Mortgages are less affordable than at any time since at least 2007, the year before the mortgage crisis, due to relentlessly high prices and still-rising mortgage rates, according to a new market report from Zillow. Demand for homes has receded as a result, which has eased price growth, slowed sales and started to give inventory a much-needed boost.
The average 3-year mortgage rate was 5.78% as of June 16, according to Freddie Mac. A new purchase of a typical U.S. home at that rate would mean monthly mortgage payments of $2,127; which is 51% higher than a year ago and up 36% year to date, according to Zillow.
Mortgage payments are higher than rent in 45 of the 50 largest U.S. metros, up from 22 in 2019.
Price appreciation is finally starting to slow, however, falling from 20.9% annual growth in April to 20.7% in May. “Arriving in the middle of the spring selling season, this deceleration is a clear signal that buyers are dialing back their demand for homes in the face of daunting affordability challenges,” said Jeff Tucker, senior economist at Zillow.

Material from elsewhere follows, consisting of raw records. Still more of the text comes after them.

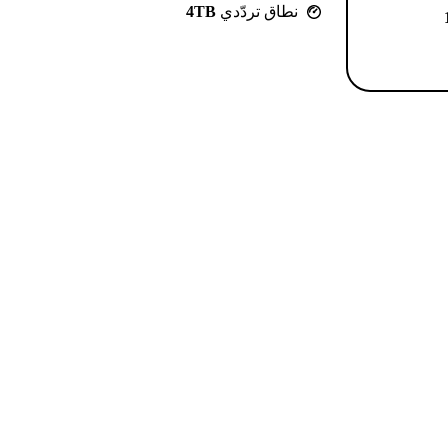
نطاق تردّدي
4TB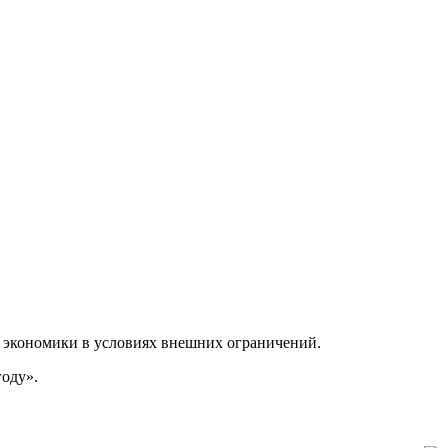
ия экономики в условиях внешних ограничений.
году».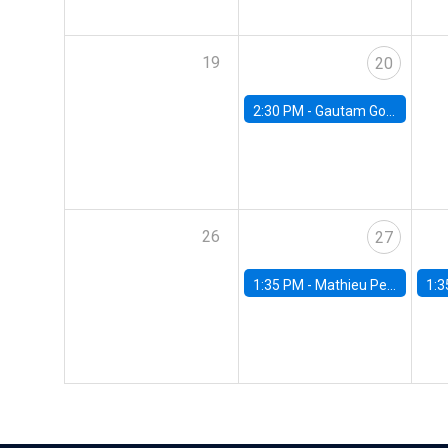
19
20
2:30 PM -
Gautam Gowrisankaran, Columbia University
26
27
1:35 PM -
Mathieu Pedemonte, IDB
1:3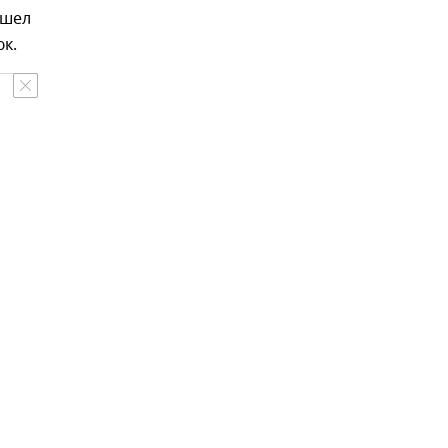
ишел
к.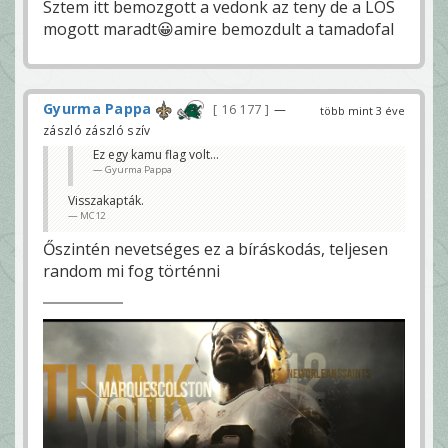
Sztem itt bemozgott a vedonk az teny de a LOS
mogott maradt😀amire bemozdult a tamadofal
Gyurma Pappa
16 177
—
több mint 3 éve
zászló zászló szív
Ez egy kamu flag volt...
Gyurma Pappa
Visszakapták.
MC12
Őszintén nevetséges ez a bíráskodás, teljesen
random mi fog történni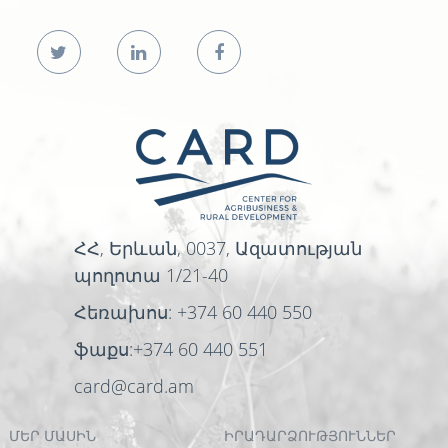
ՀՀ, Երևան, 0037, Ազատության
պողոտա 1/21-40
Հեռախոս: +374 60 440 550
ֆաքս:+374 60 440 551
card@card.am
ՄԵՐ ՄԱՍԻՆ
ԻՐԱԴԱՐՁՈՒԹՅՈՒՆՆԵՐ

Sales are also slowing, the data showed—the number of for-sale listings that went under contract in May is down nearly 20% from 2021, when that activity was near a four-year peak, and is 2% below that of May 2019, according to Zillow. The share of listings with a price cut is ticking up as well — rising to 11.5% in May from a recent low of 8.5% in February.
Inventory is recovering from February lows but is still 50% below 2019 levels, the report showed.
Incomes are lagging further behind fast-rising mortgage costs, leading to the significant affordability challenges, Zillow said. April data shows monthly payments taking about 28% of homeowners’ monthly income — “dangerously close” to the 30% threshold. Over 30% is considered a cost burden.